Question

The momentum of a body is increased by 50%. The percentage increase in the kinetic energy of the body is ______%

Answer 1

Correct Answer: 125

The relationship between momentum (p) and kinetic energy (KE) of a body is given by the equations: \( p = mv \) and \( KE = \frac{1}{2}mv^2 \), where \( m \) is the mass and \( v \) is the velocity. We need to find the percentage increase in kinetic energy when the momentum is increased by 50%.

If the initial momentum is \( p \), then a 50% increase results in a new momentum \( p' = 1.5p \).

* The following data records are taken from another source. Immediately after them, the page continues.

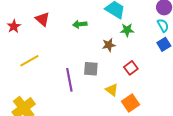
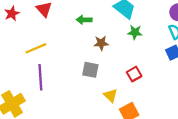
brown star: (109, 45) -> (101, 43), moved
yellow line: (29, 61) -> (36, 48), moved
purple line: (69, 80) -> (40, 77), moved

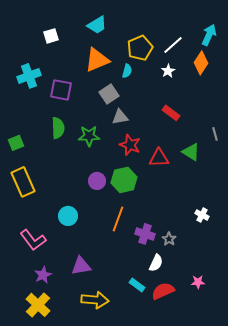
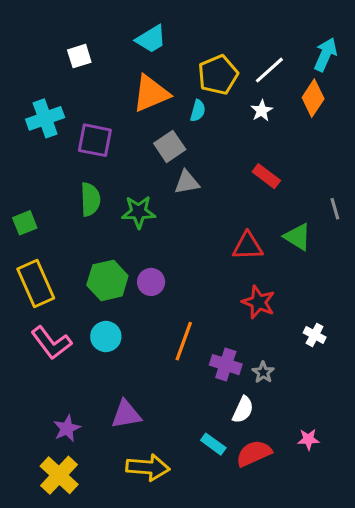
red star: (130, 145) -> (259, 302), moved
green hexagon: (124, 180) -> (107, 280), moved
pink L-shape: (33, 240) -> (51, 343), moved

Assuming the mass \( m \) remains constant, we can express the initial and new kinetic energies as \( KE_1 = \frac{p^2}{2m} \) and \( KE_2 = \frac{(1.5p)^2}{2m} \) respectively.

Calculating \( KE_2 \):

\( KE_2 = \frac{2.25p^2}{2m} = \frac{2.25p^2}{2m} = 1.125 \cdot \frac{p^2}{2m} = 1.125 \cdot KE_1 \)

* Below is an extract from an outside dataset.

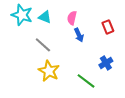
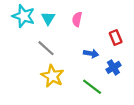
cyan triangle: (45, 17) -> (48, 18), turned 40
red rectangle: (108, 27) -> (116, 37), moved
blue arrow: (79, 35) -> (91, 54), moved, turned -56

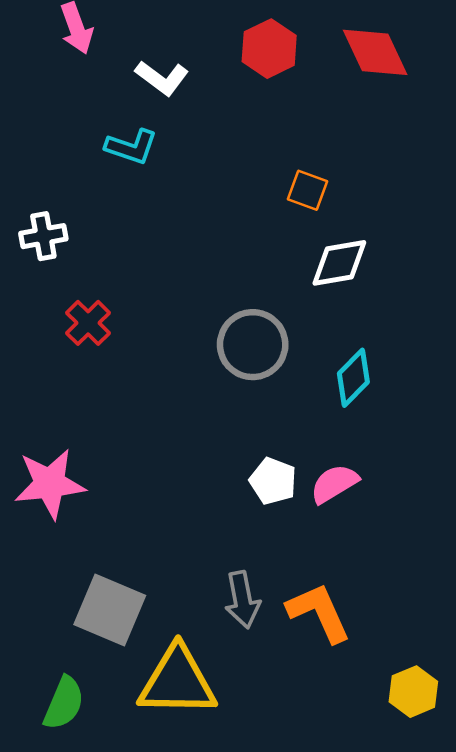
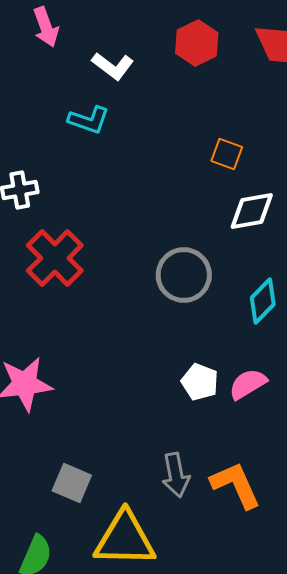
red cross: (88, 323) -> (55, 258), size x1.6
gray square: (110, 610) -> (72, 483), size x0.7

The increase in kinetic energy \( ΔKE = KE_2 - KE_1 = 1.125KE_1 - KE_1 = 0.125KE_1 \)

Thus, the percentage increase in kinetic energy is:

\(\frac{ΔKE}{KE_1} \times 100\% = \frac{0.125KE_1}{KE_1} \times 100\% = 12.5\%\)

Therefore, the kinetic energy of the body increases by 125%, which is within the specified range of 125% to 125%.